O problema do termo intercultural, como uma forma abreviada englobando práticas teatrais complexas, é sua proveniência do campo das ciências sociais e o fato de que não consegue fazer justiça ao complexo jogo de negociação cultural que ocorre no microcosmo do corpo do ator em formação e no palco. Embora o projeto Interweaving Performance Cultures de Fischer-Lichte seja um modelo mais sutil e bem-sucedido, que extrai do campo do teatro o tecido teatral que resulta desse processo de tessitura, corre o risco de resolver a diferença e, com isso, ofuscar o que Barba (1999) e Cláudia Tatinge Nascimento (2009) denominaram estrangeiridade.
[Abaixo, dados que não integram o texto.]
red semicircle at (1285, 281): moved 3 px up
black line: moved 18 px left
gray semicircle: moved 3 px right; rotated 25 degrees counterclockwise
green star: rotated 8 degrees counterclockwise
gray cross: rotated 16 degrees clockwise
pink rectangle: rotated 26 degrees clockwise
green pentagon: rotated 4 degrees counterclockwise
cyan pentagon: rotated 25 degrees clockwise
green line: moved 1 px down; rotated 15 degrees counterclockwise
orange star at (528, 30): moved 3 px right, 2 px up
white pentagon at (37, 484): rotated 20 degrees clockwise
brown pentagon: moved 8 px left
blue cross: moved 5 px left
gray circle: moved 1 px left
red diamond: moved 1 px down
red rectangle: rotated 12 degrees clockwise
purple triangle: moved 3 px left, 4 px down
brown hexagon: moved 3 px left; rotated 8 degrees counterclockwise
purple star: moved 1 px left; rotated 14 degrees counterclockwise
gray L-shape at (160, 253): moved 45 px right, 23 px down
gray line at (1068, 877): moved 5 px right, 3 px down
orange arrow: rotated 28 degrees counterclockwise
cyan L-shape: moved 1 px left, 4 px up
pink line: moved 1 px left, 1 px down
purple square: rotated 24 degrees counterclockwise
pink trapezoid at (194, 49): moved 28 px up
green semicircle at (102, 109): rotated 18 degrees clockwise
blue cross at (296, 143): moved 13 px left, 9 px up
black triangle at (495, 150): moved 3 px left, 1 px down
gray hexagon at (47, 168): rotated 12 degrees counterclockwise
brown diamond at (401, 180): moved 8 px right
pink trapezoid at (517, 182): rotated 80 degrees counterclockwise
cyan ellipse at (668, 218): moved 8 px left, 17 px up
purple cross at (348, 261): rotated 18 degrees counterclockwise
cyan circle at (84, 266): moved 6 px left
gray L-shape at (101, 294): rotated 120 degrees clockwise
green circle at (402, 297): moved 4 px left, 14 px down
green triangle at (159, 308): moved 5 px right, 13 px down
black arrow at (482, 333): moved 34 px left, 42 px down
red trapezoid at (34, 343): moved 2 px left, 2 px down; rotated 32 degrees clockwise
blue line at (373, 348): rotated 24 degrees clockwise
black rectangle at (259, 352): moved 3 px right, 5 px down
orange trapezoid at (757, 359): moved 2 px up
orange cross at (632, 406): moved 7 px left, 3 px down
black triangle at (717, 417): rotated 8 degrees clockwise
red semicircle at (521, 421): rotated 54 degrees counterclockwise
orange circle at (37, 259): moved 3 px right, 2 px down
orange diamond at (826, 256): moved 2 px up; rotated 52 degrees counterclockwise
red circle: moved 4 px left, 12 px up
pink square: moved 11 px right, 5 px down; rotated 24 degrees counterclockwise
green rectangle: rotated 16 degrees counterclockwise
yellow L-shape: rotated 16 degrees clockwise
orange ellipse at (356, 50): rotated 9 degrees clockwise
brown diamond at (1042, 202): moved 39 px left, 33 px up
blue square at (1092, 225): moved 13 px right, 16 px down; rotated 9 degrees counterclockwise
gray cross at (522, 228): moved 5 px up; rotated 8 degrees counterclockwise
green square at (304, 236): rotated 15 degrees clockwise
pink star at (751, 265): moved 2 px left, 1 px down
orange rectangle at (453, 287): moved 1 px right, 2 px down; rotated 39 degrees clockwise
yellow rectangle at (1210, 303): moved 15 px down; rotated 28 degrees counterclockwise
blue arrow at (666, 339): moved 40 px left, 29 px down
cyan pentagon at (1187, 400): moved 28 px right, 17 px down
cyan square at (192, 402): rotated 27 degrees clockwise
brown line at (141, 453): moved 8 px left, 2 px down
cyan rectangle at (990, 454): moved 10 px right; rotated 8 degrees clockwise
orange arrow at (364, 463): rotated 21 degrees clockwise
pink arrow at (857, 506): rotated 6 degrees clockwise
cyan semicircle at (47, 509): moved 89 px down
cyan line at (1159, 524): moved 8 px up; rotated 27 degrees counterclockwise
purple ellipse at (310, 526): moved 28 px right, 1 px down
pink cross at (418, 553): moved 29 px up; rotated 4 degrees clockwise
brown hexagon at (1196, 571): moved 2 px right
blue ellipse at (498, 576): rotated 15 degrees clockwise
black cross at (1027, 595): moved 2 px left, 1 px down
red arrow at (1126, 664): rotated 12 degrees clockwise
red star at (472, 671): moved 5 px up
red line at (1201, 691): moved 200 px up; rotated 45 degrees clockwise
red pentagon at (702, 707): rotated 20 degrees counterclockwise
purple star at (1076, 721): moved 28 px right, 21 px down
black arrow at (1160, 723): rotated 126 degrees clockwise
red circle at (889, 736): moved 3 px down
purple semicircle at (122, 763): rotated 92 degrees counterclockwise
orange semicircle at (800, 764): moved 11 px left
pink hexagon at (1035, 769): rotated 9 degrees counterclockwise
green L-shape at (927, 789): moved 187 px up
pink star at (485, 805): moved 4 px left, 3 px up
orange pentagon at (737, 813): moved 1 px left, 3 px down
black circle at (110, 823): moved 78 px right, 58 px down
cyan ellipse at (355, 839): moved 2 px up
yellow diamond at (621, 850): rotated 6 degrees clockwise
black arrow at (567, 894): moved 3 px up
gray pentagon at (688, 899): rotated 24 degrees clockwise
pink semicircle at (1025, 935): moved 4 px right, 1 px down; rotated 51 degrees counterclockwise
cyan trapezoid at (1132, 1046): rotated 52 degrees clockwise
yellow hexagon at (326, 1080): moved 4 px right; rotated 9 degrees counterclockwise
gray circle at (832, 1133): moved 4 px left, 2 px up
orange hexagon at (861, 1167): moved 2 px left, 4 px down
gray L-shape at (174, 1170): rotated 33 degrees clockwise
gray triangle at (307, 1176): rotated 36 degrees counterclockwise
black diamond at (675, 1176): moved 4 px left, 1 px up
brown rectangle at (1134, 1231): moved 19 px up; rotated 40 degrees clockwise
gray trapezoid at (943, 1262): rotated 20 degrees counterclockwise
Tanto Barba como Nascimento empregam o termo estrangeiridade para evocar o duplo estranhamento do profissional de teatro laboratório tanto entre suas próprias raízes culturais e as convenções do teatro dominante (hegemônico). De acordo com Nascimento (2009, p. 9), o conceito de estrangeiridade encapsula.
[…] uma situação de estranhamento simultâneo […] pelo sistemático cruzamento de fronteira cultural, o envolvimento com culturas estrangeiras termina por ativar um sentido de familiaridade […].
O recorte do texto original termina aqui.